In a recent study, we showed that increasing dietary protein intake from 1.7 to 2.0 g/kg/day, during a period of intensified training, did not enhance muscle protein synthesis (i.e. a key regulator of muscle growth). In this study, the extra portion of protein was provided via a high-quality whey protein supplement. And, on first glance, some may be eager to suggest that these findings support a ‘food-first’ approach, with supplements having no role whatsoever. However, I would argue that even if the extra portion of protein was from food – for example a 100 g of steak – we still would not have seen any increase in muscle protein synthesis. The reason we saw no further increase, in response to more protein, was not due to the supplement not being effective – we have shown that not to be the case here. Rather, it was due to the 1.7 g/kg of dietary protein being (i) evenly distributed (3-5 h intervals throughout the day), (ii) optimally dosed (> 0.3 g/kg per meal) and (iii) of high-quality (i.e. high bioavailability of essential amino acids, particularly leucine). Put simply, focusing on the dose, timing and quality of the protein is much more important than the total daily intake, or whether the protein comes in food or supplement form.
So, if we can maximise muscle protein synthesis without the need for protein supplementation, do protein supplements have any place in an athlete’s diet? Apparently not. However, it must be noted that the diet in this study was designed by a qualified dietician and personalised to each athlete. The food was prepared by a resident chef, portioned into ready-eat-meals, then delivered to their front doorstep every-morning, with a reminder of how to cook and when to eat the meals.
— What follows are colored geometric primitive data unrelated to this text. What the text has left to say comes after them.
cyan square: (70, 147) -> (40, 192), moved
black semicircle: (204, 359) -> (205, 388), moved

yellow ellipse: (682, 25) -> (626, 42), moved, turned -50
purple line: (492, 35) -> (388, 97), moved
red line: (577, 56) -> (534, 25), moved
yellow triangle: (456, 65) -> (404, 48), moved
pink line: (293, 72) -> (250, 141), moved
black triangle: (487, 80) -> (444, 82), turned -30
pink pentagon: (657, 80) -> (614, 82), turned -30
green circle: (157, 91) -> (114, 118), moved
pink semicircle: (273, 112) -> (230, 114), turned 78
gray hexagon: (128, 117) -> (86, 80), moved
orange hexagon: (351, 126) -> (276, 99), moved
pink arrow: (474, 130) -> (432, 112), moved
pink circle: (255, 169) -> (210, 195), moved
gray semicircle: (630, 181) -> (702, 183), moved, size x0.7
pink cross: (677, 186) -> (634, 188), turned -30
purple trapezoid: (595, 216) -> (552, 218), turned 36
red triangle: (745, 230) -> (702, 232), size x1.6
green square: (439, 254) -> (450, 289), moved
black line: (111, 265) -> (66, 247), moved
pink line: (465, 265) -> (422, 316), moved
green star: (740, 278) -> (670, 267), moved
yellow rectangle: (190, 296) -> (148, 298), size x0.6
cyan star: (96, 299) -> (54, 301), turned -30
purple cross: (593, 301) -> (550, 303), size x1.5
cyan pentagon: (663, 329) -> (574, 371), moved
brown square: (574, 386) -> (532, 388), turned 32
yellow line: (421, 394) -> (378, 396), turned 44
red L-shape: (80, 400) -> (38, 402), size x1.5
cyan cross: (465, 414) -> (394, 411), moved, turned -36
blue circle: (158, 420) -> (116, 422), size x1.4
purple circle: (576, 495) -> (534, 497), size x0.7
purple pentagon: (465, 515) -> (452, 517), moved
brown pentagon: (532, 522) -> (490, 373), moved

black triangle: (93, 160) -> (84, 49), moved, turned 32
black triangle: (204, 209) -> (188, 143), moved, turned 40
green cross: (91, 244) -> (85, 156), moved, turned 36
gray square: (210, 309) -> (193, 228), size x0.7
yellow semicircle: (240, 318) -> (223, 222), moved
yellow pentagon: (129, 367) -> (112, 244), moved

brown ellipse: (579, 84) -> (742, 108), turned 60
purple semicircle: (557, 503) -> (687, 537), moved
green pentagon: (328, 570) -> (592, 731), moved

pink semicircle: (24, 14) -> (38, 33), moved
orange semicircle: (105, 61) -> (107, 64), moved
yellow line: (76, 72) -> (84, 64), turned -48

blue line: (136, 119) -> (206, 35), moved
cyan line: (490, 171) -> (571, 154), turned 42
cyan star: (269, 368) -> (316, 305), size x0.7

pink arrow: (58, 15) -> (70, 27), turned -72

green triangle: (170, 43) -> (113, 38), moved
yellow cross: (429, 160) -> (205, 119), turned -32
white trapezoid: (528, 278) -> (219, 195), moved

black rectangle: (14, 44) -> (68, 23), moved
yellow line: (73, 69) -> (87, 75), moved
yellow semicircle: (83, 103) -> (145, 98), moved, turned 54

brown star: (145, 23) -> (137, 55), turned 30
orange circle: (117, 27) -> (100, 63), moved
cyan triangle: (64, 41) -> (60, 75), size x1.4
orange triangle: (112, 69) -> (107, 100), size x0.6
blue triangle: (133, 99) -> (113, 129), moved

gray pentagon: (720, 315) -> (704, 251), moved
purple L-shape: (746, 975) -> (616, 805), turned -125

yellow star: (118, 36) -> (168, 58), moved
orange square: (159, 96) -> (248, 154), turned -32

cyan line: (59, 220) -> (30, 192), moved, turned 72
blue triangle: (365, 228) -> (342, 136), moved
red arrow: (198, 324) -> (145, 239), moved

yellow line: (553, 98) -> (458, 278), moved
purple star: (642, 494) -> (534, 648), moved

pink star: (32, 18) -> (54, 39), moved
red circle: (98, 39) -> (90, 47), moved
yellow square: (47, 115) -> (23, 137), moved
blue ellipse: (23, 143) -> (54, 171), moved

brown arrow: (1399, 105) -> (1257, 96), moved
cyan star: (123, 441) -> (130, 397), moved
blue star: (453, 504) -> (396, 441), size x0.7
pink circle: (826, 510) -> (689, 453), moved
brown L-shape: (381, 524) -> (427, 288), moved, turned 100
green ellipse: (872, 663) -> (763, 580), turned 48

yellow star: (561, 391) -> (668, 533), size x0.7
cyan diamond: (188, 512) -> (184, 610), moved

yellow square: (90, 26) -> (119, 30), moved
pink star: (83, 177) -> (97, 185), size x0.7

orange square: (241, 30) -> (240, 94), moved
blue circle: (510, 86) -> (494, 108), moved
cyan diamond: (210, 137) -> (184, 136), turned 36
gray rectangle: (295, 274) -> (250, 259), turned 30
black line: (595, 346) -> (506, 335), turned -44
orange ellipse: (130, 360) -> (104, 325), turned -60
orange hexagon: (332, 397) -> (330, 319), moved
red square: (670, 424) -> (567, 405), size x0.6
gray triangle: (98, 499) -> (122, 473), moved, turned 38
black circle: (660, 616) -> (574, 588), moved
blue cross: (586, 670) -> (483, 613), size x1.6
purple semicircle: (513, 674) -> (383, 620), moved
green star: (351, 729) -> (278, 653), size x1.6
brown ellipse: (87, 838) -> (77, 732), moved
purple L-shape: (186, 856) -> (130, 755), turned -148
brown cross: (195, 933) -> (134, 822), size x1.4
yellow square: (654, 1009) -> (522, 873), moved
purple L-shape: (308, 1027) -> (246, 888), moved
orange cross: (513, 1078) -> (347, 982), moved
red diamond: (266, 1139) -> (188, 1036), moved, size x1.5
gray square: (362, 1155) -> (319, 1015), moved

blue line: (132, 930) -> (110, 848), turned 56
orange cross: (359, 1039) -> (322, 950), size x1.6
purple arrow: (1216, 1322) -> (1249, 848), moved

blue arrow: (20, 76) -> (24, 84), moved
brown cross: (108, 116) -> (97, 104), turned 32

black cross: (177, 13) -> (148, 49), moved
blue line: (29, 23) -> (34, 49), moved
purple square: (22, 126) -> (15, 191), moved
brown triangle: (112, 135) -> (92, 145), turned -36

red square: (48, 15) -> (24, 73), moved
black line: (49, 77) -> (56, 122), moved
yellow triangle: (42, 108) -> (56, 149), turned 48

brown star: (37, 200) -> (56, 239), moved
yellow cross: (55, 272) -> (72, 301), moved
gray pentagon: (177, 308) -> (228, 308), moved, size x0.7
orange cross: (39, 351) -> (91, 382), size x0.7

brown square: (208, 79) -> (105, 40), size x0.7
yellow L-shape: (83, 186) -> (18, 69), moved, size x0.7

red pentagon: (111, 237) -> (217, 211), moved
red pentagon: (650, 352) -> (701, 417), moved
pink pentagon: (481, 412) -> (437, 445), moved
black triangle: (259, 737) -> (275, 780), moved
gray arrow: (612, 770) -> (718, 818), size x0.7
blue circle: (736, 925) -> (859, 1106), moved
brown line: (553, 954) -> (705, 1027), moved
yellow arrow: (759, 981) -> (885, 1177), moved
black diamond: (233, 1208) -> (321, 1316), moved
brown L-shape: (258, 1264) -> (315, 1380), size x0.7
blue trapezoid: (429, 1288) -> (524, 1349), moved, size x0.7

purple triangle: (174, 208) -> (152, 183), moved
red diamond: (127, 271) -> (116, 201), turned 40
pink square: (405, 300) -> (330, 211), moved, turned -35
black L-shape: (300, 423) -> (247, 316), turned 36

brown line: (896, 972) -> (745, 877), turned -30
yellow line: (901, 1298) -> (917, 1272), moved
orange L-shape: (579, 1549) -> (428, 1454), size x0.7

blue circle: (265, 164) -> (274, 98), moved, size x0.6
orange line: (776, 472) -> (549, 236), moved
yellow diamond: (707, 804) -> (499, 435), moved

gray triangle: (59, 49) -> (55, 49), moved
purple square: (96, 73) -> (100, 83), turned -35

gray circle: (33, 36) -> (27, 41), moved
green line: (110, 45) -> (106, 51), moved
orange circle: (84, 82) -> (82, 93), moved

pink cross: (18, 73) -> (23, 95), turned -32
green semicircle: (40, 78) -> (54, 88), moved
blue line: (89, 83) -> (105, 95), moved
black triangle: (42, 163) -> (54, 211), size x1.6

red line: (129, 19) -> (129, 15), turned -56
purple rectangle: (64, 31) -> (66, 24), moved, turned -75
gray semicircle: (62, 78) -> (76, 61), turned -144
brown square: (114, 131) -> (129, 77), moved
The athletes were also monitored daily, having to complete checklists/questionnaires every-day to ensure they were following the diet correctly. Whilst this allowed us remarkable control during the study, it cost about €50/day per athlete. So, for athletes who do not have a qualified dietician and personal chef to hand, especially those with dietary restrictions (e.g. dieting/weight-cutting, vegan/vegetarian/plant-based, allergies or other health conditions), high-quality protein supplements may have an important role in providing all the essential nutrients required to optimise muscle growth, in a cost-effective/time-efficient manner.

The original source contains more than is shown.